:: TASK DIRECTIONS ::
Below are records; please write out exactly the lines from the first line through the line containing "Cadre juridique et méthodologique de", with no pictures.

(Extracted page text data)

◇ ◇ ◇ ◇ ◇ ◇ ◇

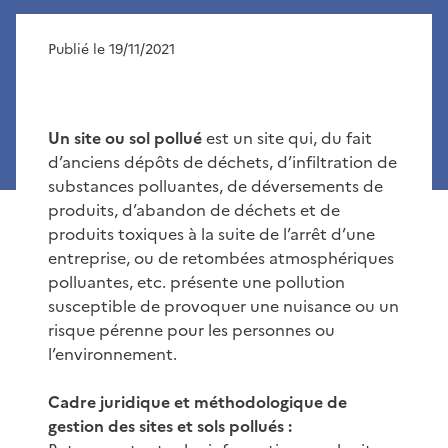
Publié le 19/11/2021
Un site ou sol pollué
est un site qui, du fait
d’anciens dépôts de déchets, d’infiltration de
substances polluantes, de déversements de
produits, d’abandon de déchets et de
produits toxiques à la suite de l’arrêt d’une
entreprise, ou de retombées atmosphériques
polluantes, etc. présente une pollution
susceptible de provoquer une nuisance ou un
risque pérenne pour les personnes ou
l’environnement.
Cadre juridique et méthodologique de
gestion des sites et sols pollués :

◇ ◇ ◇ ◇ ◇ ◇ ◇

:: THE ANSWER ::
Publié le 19/11/2021
Un site ou sol pollué
est un site qui, du fait
d’anciens dépôts de déchets, d’infiltration de
substances polluantes, de déversements de
produits, d’abandon de déchets et de
produits toxiques à la suite de l’arrêt d’une
entreprise, ou de retombées atmosphériques
polluantes, etc. présente une pollution
susceptible de provoquer une nuisance ou un
risque pérenne pour les personnes ou
l’environnement.
Cadre juridique et méthodologique de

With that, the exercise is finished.